Why You Should Try Working From Home

February 20, 2020

Cropped view sitting on the desk of the table, while using a laptop and writing
Emmanuel Feranmi

Over the last 15 years or so, what we call the office environment has seen an immense change. Before what I call the telephone revolution (that is before the coming of smartphones that packed the computing power of a 90s supercomputer in a chip half a centimeter wide), it was common to resume at eight, work for eight hours and close for the day.

During those years, almost everyone had a cellphone, but hardly anyone used it for work. Phones were for communication, that's all. In fact, what we call the internet today was still developing.

However, as the 2000s progressed, technology overtook us. The internet revolution picked up speed, Apple revolutionized the mobile phone, and social media became a phenomenon. Today, work hardly ends. Our emails follow us home, and instant messaging ensures that we are continually plugged in.

My Experience Working From Home

For the last 10 years, I've worked solely from home. It hasn't been easy, and there are times where I would put my face in my palms out of frustration.

While technology has made it easier for people like me to do our work remotely, it is definitely not easy to work from home. This is because you have to create an enabling environment. Working in an office is easy. You get there, your computer is already set up, you have a desk and an office or cubicle. Everyone around you is working, and you have little choice but to get on with your job.

Working from home isn't quite as easy. Oftentimes I had to create my own environment myself. Desks, computers and all of that had to be sourced and provided by me.

It wasn't all tales of gloom as working from home also had a number of advantages. One advantage of working from home is that you have the freedom to choose furniture that you find comfortable. For example, I always had back pain from sitting for long hours when I worked in an office. When I made the switch to start working from home, I decided to also switch from a regular desk to a standing desk. The change was immense, and before I knew it I was being more productive than I've ever been working. To add to my productivity, I got the workstation a friend recommended and my story of working from home has been a rosy one since then.

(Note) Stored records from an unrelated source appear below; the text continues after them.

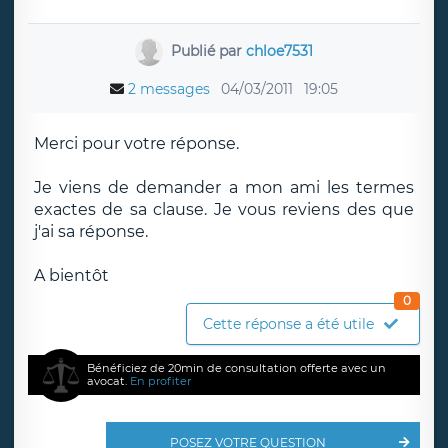
Publié par
chloe7531
2 messages
04/03/2011
19:05
Merci pour votre réponse.
Je viens de demander a mon ami les termes
exactes de sa clause. Je vous reviens des que
j'ai sa réponse.
A bientôt
0
Cette réponse a été utile
Bénéficiez de 20min de consultation offerte avec un
avocat.
En profiter
POSEZ VOTRE QUESTION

However, through all these, what was important to me was finding a life-work balance. If you've worked from home, you'd know that it is very easy for the line between work and life to get blurred. I've gone through high intensity periods where my productivity was near 100%.  I've also been through periods where I stayed in bed for days because of a lack of motivation.

What Does The Research Say

A lot of studies have shown that having staff work from home, either on full time or part-time basis, is a great situation for workers and the company alike.

A Stanford University economics professor, Nicholas Bloom, and graduate student, Liang James, have carried out what some are calling the first impartial study on the effects of a work from home program on a company. The study is meant to measure the effects of remote work culture on the success of the company and the efficiency of employees.

To carry out the study, Liang's 500 employees in a call center in Shanghai were studied. Half of the group were allowed to continue working at the office, while half were asked to work from home.

The results of the study were interesting, to say the least.

Over the period of the test, the call center saved about $2000 per employee on office space. The workers who worked from home were 13.5% more efficient and reported fewer sick days, fewer breaks, and had less time off. The home workers also recorded 9% more job satisfaction than office workers and were more engaged as well. Importantly, the turnover of staff was lower for workers who worked remotely. There was up to a 50% improvement in the retention rate of the homegroup.

Who knows, perhaps the increased productivity of home office workers was because they could create their own work environment. Perhaps they worked harder because they had their own furniture— somewhat like how my standing desk converter helped me increase my productivity.

So working from home can be amazing for the workers and for the company as well. Today's working environment rewards flexibility, not rigidity, and the more comfortable workers are, the more productive they tend to be.